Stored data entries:

========

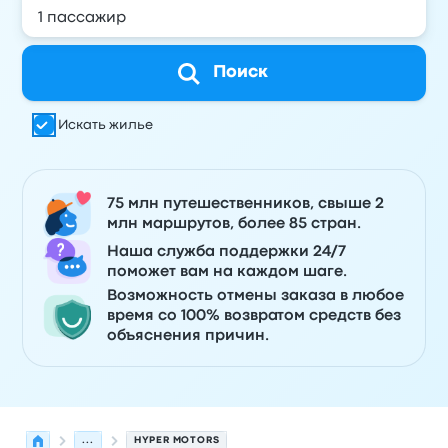
Поиск
Искать жилье
75 млн путешественников, свыше 2
млн маршрутов, более 85 стран.
Наша служба поддержки 24/7
поможет вам на каждом шаге.
Возможность отмены заказа в любое
время со 100% возвратом средств без
объяснения причин.
...
HYPER MOTORS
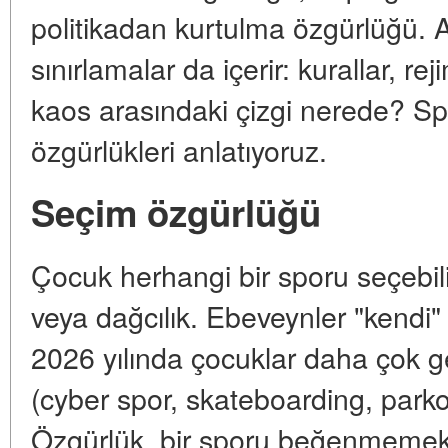
politikadan kurtulma özgürlüğü.
sınırlamalar da içerir: kurallar, re
kaos arasındaki çizgi nerede? Spo
özgürlükleri anlatıyoruz.
Seçim özgürlüğü
Çocuk herhangi bir sporu seçebili
veya dağcılık. Ebeveynler "kendi"
2026 yılında çocuklar daha çok ge
(cyber spor, skateboarding, parko
Özgürlük, bir sporu beğenmeme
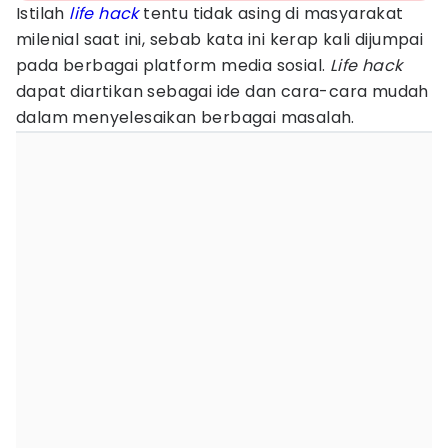
Istilah
life hack
tentu tidak asing di masyarakat
milenial saat ini, sebab kata ini kerap kali dijumpai
pada berbagai platform media sosial.
Life hack
dapat diartikan sebagai ide dan cara-cara mudah
dalam menyelesaikan berbagai masalah.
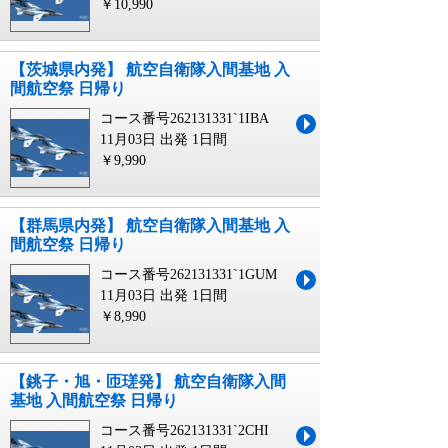
￥10,990
【茨城県内発】 航空自衛隊入間基地 入
間航空祭 日帰り
コース番号262131331`1IBA
11月03日 出発
1日間
￥9,990
【群馬県内発】 航空自衛隊入間基地 入
間航空祭 日帰り
コース番号262131331`1GUM
11月03日 出発
1日間
￥8,990
【銚子・旭・匝瑳発】 航空自衛隊入間
基地 入間航空祭 日帰り
コース番号262131331`2CHI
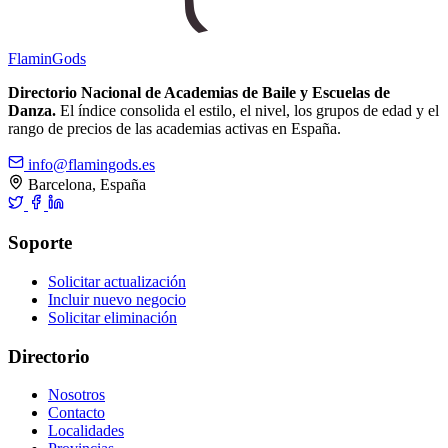
Flamin
Gods
Directorio Nacional de Academias de Baile y Escuelas de
Danza.
El índice consolida el estilo, el nivel, los grupos de edad y el
rango de precios de las academias activas en España.
info@flamingods.es
Barcelona, España
Soporte
Solicitar actualización
Incluir nuevo negocio
Solicitar eliminación
Directorio
Nosotros
Contacto
Localidades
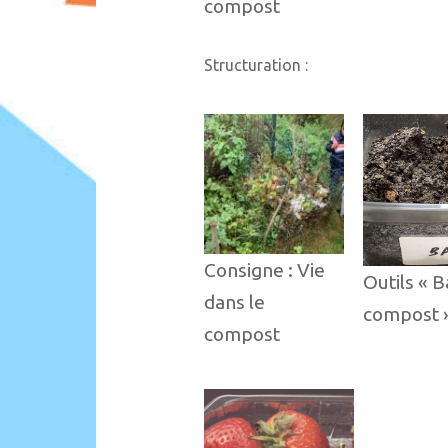
compost
Structuration :
Consigne : Vie
Outils « B
dans le
compost 
compost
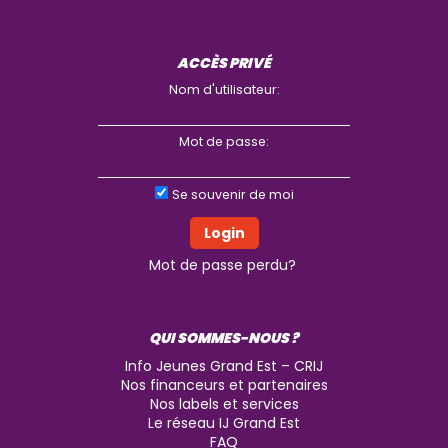
ACCÈS PRIVÉ
Nom d'utilisateur:
Mot de passe:
Se souvenir de moi
Mot de passe perdu?
QUI SOMMES-NOUS ?
Info Jeunes Grand Est – CRIJ
Nos financeurs et partenaires
Nos labels et services
Le réseau IJ Grand Est
FAQ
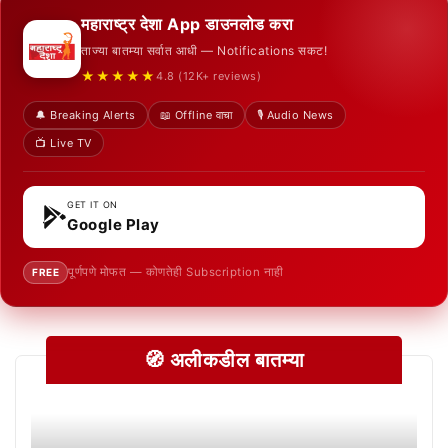
महाराष्ट्र देशा App डाउनलोड करा
ताज्या बातम्या सर्वात आधी — Notifications सकट!
★★★★★
4.8 (12K+ reviews)
🔔 Breaking Alerts
📖 Offline वाचा
🎙️ Audio News
📺 Live TV
GET IT ON
Google Play
पूर्णपणे मोफत — कोणतेही Subscription नाही
FREE
🧭 अलीकडील बातम्या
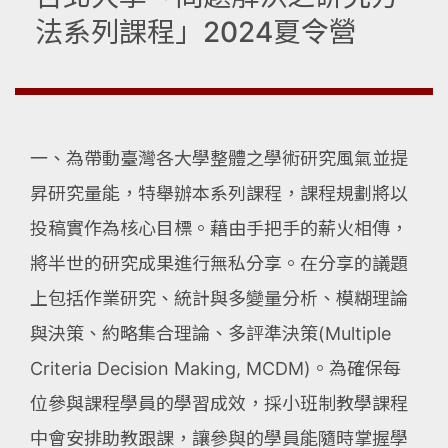
法系列課程」2024夏令營
一、為帶動臺灣各大學整體之學術研究風氣並提
昇研究量能，特舉辦本系列課程，課程規劃將以
投稿實作為核心目標。藉由手把手的薪火相傳，
將半世的研究成果進行無私分享。在分享的議題
上包括作業研究、統計與多變量分析、模糊理論
與決策、約略集合理論、多評準決策(Multiple
Criteria Decision Making, MCDM)。為確保每
位參與課程學員的學習成效，採小班制教學課程
中會安排助教跟課，讓參與的學員能隨時掌握學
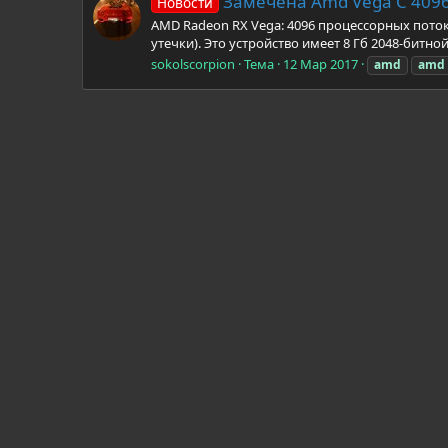
Замечена Amd Vega С 4096
Новости
AMD Radeon RX Vega: 4096 процессорных потоко
утечки). Это устройство имеет 8 Гб 2048-битно
sokolscorpion
Тема
12 Мар 2017
amd
amd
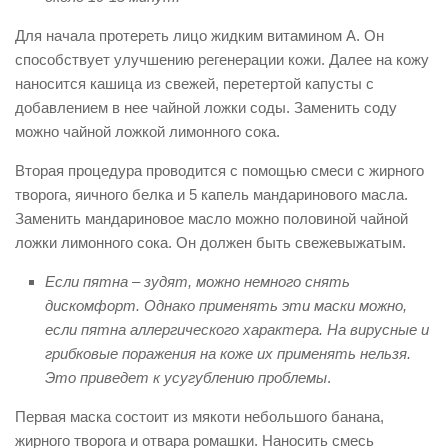
Для начала протереть лицо жидким витамином А. Он
способствует улучшению регенерации кожи. Далее на кожу
наносится кашица из свежей, перетертой капусты с
добавлением в нее чайной ложки соды. Заменить соду
можно чайной ложкой лимонного сока.
Вторая процедура проводится с помощью смеси с жирного
творога, яичного белка и 5 капель мандаринового масла.
Заменить мандариновое масло можно половиной чайной
ложки лимонного сока. Он должен быть свежевыжатым.
Если пятна – зудят, можно немного снять
дискомфорт. Однако применять эти маски можно,
если пятна аллергического характера. На вирусные и
грибковые поражения на коже их применять нельзя.
Это приведет к усугублению проблемы
.
Первая маска состоит из мякоти небольшого банана,
жирного творога и отвара ромашки. Наносить смесь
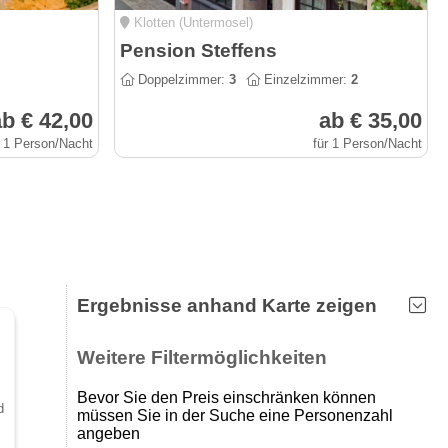
Klotten (Untermosel)
Pension Steffens
Doppelzimmer:
3
Einzelzimmer:
2
b € 42,00
ab € 35,00
r 1 Person/Nacht
für 1 Person/Nacht
Ergebnisse anhand Karte zeigen
Weitere Filtermöglichkeiten
Bevor Sie den Preis einschränken können
d
müssen Sie in der Suche eine Personenzahl
angeben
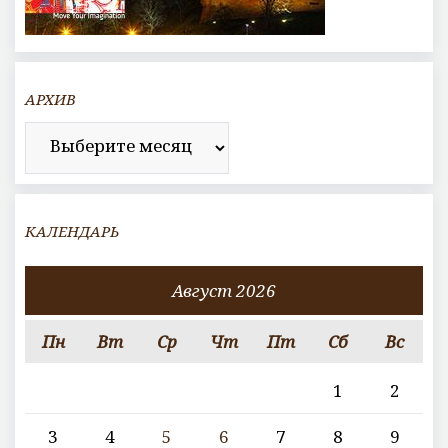
АРХИВ
Архив
КАЛЕНДАРЬ
Август 2026
Пн
Вт
Ср
Чт
Пт
Сб
Вс
1
2
3
4
5
6
7
8
9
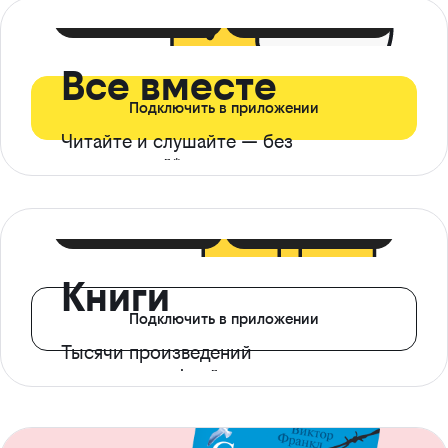
399 ₽ в мес
21 ₽ в день
Все вместе
Подключить в приложении
Читайте и слушайте — без
ограничений*
299 ₽ в мес
14 ₽ в день
Книги
Подключить в приложении
Тысячи произведений
с доступом офлайн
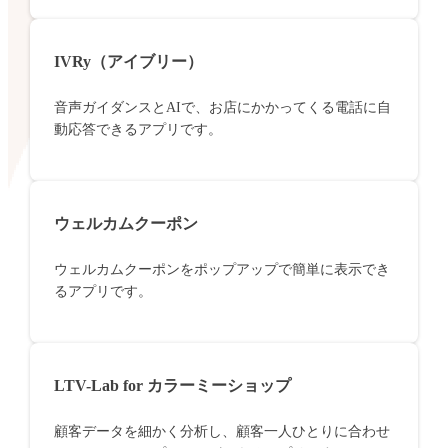
IVRy（アイブリー）
音声ガイダンスとAIで、お店にかかってくる電話に自
動応答できるアプリです。
ウェルカムクーポン
ウェルカムクーポンをポップアップで簡単に表示でき
るアプリです。
LTV-Lab for カラーミーショップ
顧客データを細かく分析し、顧客一人ひとりに合わせ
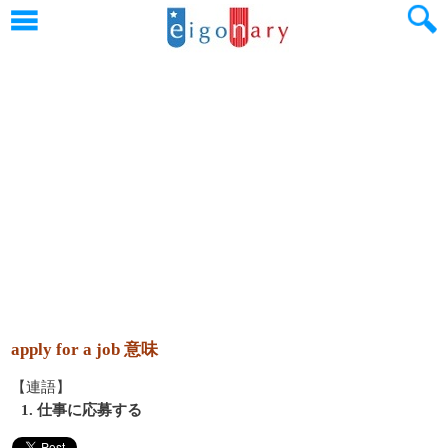
apply for a job 意味
【連語】
1. 仕事に応募する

========

** Task details **
Your copy of the records above should be exact and contain no pictures.

** Solution to the exercise **
Поиск
Искать жилье
75 млн путешественников, свыше 2
млн маршрутов, более 85 стран.
Наша служба поддержки 24/7
поможет вам на каждом шаге.
Возможность отмены заказа в любое
время со 100% возвратом средств без
объяснения причин.
...
HYPER MOTORS
politikadan kurtulma özgürlüğü.
sınırlamalar da içerir: kurallar, re
kaos arasındaki çizgi nerede? Spo
özgürlükleri anlatıyoruz.
Seçim özgürlüğü
Çocuk herhangi bir sporu seçebili
veya dağcılık. Ebeveynler "kendi"
2026 yılında çocuklar daha çok ge
(cyber spor, skateboarding, parko
Özgürlük, bir sporu beğenmeme
Istilah
life hack
tentu tidak asing di masyarakat
milenial saat ini, sebab kata ini kerap kali dijumpai
pada berbagai platform media sosial.
Life hack
dapat diartikan sebagai ide dan cara-cara mudah
dalam menyelesaikan berbagai masalah.
￥10,990
【茨城県内発】 航空自衛隊入間基地 入
間航空祭 日帰り
コース番号262131331`1IBA
11月03日 出発
1日間
￥9,990
【群馬県内発】 航空自衛隊入間基地 入
間航空祭 日帰り
コース番号262131331`1GUM
11月03日 出発
1日間
￥8,990
【銚子・旭・匝瑳発】 航空自衛隊入間
基地 入間航空祭 日帰り
コース番号262131331`2CHI
Flamin
Gods
Directorio Nacional de Academias de Baile y Escuelas de
Danza.
El índice consolida el estilo, el nivel, los grupos de edad y el
rango de precios de las academias activas en España.
info@flamingods.es
Barcelona, España
Soporte
Solicitar actualización
Incluir nuevo negocio
Solicitar eliminación
Directorio
Nosotros
Contacto
Localidades
compost
Structuration :
Consigne : Vie
Outils « B
dans le
compost 
compost
ACCÈS PRIVÉ
Nom d'utilisateur:
Mot de passe:
Se souvenir de moi
Mot de passe perdu?
QUI SOMMES-NOUS ?
Info Jeunes Grand Est – CRIJ
Nos financeurs et partenaires
Nos labels et services
Le réseau IJ Grand Est
FAQ
महाराष्ट्र देशा App डाउनलोड करा
ताज्या बातम्या सर्वात आधी — Notifications सकट!
★★★★★
4.8 (12K+ reviews)
🔔 Breaking Alerts
📖 Offline वाचा
🎙️ Audio News
📺 Live TV
GET IT ON
Google Play
पूर्णपणे मोफत — कोणतेही Subscription नाही
FREE
🧭 अलीकडील बातम्या
法系列課程」2024夏令營
一、為帶動臺灣各大學整體之學術研究風氣並提
昇研究量能，特舉辦本系列課程，課程規劃將以
投稿實作為核心目標。藉由手把手的薪火相傳，
將半世的研究成果進行無私分享。在分享的議題
上包括作業研究、統計與多變量分析、模糊理論
與決策、約略集合理論、多評準決策(Multiple
Criteria Decision Making, MCDM)。為確保每
位參與課程學員的學習成效，採小班制教學課程
中會安排助教跟課，讓參與的學員能隨時掌握學
Замечена Amd Vega С 4096
Новости
AMD Radeon RX Vega: 4096 процессорных потоко
утечки). Это устройство имеет 8 Гб 2048-битно
sokolscorpion
Тема
12 Мар 2017
amd
amd
Для начала протереть лицо жидким витамином А. Он
способствует улучшению регенерации кожи. Далее на кожу
наносится кашица из свежей, перетертой капусты с
добавлением в нее чайной ложки соды. Заменить соду
можно чайной ложкой лимонного сока.
Вторая процедура проводится с помощью смеси с жирного
творога, яичного белка и 5 капель мандаринового масла.
Заменить мандариновое масло можно половиной чайной
ложки лимонного сока. Он должен быть свежевыжатым.
Если пятна – зудят, можно немного снять
дискомфорт. Однако применять эти маски можно,
если пятна аллергического характера. На вирусные и
грибковые поражения на коже их применять нельзя.
Это приведет к усугублению проблемы
.
Первая маска состоит из мякоти небольшого банана,
жирного творога и отвара ромашки. Наносить смесь
Klotten (Untermosel)
Pension Steffens
Doppelzimmer:
3
Einzelzimmer:
2
b € 42,00
ab € 35,00
r 1 Person/Nacht
für 1 Person/Nacht
Ergebnisse anhand Karte zeigen
Weitere Filtermöglichkeiten
Bevor Sie den Preis einschränken können
d
müssen Sie in der Suche eine Personenzahl
angeben
АРХИВ
Архив
КАЛЕНДАРЬ
Август 2026
Пн
Вт
Ср
Чт
Пт
Сб
Вс
1
2
3
4
5
6
7
8
9
399 ₽ в мес
21 ₽ в день
Все вместе
Подключить в приложении
Читайте и слушайте — без
ограничений*
299 ₽ в мес
14 ₽ в день
Книги
Подключить в приложении
Тысячи произведений
с доступом офлайн
IVRy（アイブリー）
音声ガイダンスとAIで、お店にかかってくる電話に自
動応答できるアプリです。
ウェルカムクーポン
ウェルカムクーポンをポップアップで簡単に表示でき
るアプリです。
LTV-Lab for カラーミーショップ
顧客データを細かく分析し、顧客一人ひとりに合わせ
apply for a job 意味
【連語】
1. 仕事に応募する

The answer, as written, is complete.